• **WHAT TO DO**
Give the number of lines below that hold the string "logo", and nothing more.

DATA LISTING Block Start

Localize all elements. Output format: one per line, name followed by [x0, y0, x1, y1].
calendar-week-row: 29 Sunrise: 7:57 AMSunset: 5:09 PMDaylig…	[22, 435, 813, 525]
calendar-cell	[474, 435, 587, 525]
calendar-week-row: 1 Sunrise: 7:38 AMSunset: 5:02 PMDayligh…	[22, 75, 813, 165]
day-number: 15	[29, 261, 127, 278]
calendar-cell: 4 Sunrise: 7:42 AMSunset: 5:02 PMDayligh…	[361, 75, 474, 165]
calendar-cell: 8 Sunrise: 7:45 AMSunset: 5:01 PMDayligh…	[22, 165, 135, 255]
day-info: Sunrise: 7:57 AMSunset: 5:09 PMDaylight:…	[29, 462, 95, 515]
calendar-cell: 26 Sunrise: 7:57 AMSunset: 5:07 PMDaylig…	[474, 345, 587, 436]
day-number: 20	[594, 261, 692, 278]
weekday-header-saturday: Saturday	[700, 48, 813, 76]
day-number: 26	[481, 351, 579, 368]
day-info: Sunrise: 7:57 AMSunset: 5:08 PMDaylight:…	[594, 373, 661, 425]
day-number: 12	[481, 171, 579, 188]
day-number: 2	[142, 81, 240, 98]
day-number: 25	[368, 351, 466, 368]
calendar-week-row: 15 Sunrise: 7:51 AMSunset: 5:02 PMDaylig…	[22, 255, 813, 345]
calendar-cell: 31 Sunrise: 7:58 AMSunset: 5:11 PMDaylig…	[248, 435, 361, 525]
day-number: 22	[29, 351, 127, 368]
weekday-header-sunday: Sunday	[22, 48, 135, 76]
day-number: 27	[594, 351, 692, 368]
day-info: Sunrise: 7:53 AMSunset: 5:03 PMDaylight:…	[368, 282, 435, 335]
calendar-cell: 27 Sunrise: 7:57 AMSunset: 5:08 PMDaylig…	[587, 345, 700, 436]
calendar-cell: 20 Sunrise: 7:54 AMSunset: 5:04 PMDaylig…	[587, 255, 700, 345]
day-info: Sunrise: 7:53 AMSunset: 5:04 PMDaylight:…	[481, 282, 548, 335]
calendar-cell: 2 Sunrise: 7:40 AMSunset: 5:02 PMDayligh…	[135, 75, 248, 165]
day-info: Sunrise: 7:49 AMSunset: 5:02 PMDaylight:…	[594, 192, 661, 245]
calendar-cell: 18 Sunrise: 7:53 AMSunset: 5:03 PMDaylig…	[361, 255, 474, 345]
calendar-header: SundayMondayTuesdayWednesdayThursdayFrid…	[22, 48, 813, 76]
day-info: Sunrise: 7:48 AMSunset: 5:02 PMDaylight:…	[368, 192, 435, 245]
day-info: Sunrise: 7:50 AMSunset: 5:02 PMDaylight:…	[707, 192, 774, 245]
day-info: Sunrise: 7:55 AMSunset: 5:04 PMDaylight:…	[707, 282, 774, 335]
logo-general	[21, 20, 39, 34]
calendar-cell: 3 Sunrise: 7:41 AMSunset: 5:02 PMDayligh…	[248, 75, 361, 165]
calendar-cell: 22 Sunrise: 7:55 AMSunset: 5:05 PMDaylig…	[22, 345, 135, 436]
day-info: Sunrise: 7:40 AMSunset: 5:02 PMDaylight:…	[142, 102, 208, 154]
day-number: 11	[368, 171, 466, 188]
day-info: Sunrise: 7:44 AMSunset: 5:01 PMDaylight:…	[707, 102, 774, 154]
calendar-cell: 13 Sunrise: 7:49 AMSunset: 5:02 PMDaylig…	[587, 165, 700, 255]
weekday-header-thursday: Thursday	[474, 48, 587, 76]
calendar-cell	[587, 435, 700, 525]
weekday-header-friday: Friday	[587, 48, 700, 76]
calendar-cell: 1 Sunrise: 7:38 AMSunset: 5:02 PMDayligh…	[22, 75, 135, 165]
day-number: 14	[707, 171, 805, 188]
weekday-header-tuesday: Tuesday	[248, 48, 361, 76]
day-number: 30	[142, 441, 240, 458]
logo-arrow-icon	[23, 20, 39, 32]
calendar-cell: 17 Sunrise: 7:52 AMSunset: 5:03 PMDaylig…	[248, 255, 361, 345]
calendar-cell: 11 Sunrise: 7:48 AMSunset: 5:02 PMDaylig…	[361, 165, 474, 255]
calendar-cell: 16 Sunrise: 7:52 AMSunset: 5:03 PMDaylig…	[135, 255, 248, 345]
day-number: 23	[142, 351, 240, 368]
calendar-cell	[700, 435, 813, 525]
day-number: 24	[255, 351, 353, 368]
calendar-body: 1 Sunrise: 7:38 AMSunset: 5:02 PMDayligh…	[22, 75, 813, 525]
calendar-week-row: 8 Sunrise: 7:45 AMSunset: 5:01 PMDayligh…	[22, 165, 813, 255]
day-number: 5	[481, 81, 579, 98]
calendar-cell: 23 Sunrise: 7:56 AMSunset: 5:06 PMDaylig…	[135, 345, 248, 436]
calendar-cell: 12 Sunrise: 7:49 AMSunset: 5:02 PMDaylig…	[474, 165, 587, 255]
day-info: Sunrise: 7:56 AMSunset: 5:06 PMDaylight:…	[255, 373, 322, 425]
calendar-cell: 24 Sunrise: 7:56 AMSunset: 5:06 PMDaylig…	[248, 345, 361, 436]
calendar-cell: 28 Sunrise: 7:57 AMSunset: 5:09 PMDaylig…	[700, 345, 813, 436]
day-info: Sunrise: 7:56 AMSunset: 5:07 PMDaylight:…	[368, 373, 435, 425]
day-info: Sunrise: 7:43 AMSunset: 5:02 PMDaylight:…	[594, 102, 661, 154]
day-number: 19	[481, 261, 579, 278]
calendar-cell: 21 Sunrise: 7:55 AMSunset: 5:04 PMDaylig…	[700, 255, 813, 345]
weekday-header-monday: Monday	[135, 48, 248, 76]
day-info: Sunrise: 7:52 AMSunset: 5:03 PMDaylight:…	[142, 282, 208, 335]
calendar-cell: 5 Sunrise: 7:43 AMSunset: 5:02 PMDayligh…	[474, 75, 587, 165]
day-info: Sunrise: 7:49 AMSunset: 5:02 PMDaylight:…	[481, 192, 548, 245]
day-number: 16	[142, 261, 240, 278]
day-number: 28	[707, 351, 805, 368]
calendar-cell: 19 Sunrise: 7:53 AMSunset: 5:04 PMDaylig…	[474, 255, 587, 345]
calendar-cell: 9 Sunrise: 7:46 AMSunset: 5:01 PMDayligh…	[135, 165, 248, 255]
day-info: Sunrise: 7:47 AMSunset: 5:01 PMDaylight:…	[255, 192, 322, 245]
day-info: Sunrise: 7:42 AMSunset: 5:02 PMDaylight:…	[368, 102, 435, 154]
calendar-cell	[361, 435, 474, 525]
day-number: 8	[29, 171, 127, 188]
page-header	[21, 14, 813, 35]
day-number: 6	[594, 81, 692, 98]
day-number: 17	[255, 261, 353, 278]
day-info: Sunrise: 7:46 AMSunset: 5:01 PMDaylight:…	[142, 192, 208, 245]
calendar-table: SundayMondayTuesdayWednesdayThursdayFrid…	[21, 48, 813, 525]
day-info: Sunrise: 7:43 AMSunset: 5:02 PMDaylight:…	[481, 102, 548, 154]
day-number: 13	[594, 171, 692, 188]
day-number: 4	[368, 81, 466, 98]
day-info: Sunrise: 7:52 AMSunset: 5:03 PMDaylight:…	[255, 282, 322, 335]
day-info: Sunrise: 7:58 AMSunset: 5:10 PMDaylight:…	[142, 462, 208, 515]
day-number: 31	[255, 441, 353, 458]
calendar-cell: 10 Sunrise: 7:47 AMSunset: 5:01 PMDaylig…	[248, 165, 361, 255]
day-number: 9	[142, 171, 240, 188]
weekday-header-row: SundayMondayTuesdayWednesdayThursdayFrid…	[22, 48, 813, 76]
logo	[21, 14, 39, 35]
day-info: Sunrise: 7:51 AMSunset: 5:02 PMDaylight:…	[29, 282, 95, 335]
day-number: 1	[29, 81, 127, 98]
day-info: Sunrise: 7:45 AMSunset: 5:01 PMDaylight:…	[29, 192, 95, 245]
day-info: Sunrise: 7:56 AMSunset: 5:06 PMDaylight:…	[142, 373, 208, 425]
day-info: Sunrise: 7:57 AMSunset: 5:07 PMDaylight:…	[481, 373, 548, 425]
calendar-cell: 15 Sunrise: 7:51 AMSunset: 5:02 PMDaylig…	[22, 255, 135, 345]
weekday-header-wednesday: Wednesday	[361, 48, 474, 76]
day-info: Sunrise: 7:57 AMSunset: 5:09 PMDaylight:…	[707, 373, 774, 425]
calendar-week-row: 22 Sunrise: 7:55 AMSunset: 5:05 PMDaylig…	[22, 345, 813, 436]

DATA LISTING Block End

• **RESULT OF THIS EXERCISE**
3